MATERIAL FOR THIS EXERCISE:
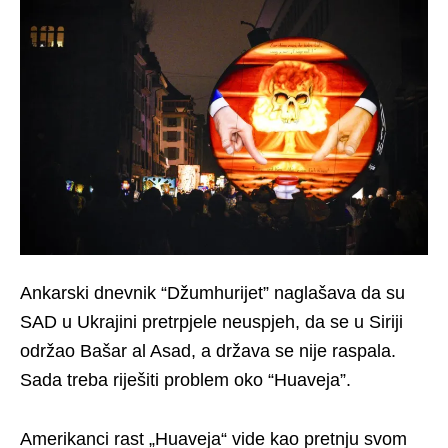
Ankarski dnevnik “Džumhurijet” naglašava da su
SAD u Ukrajini pretrpjele neuspjeh, da se u Siriji
održao Bašar al Asad, a država se nije raspala.
Sada treba riješiti problem oko “Huaveja”.
Amerikanci rast „Huaveja“ vide kao pretnju svom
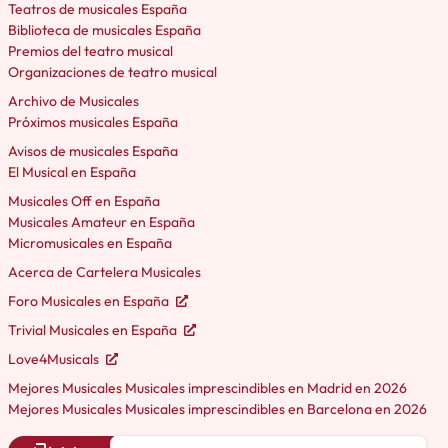
Teatros de musicales España
Biblioteca de musicales España
Premios del teatro musical
Organizaciones de teatro musical
Archivo de Musicales
Próximos musicales España
Avisos de musicales España
El Musical en España
Musicales Off en España
Musicales Amateur en España
Micromusicales en España
Acerca de Cartelera Musicales
Foro Musicales en España
Trivial Musicales en España
Love4Musicals
Mejores Musicales Musicales imprescindibles en Madrid en 2026
Mejores Musicales Musicales imprescindibles en Barcelona en 2026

TASK TO COMPLETE:
You are asked to output the records precisely as they appear, minus any pictures.

ANSWER TO THIS EXERCISE:
Ankarski dnevnik “Džumhurijet” naglašava da su
SAD u Ukrajini pretrpjele neuspjeh, da se u Siriji
održao Bašar al Asad, a država se nije raspala.
Sada treba riješiti problem oko “Huaveja”.
Amerikanci rast „Huaveja“ vide kao pretnju svom
Teatros de musicales España
Biblioteca de musicales España
Premios del teatro musical
Organizaciones de teatro musical
Archivo de Musicales
Próximos musicales España
Avisos de musicales España
El Musical en España
Musicales Off en España
Musicales Amateur en España
Micromusicales en España
Acerca de Cartelera Musicales
Foro Musicales en España
Trivial Musicales en España
Love4Musicals
Mejores Musicales Musicales imprescindibles en Madrid en 2026
Mejores Musicales Musicales imprescindibles en Barcelona en 2026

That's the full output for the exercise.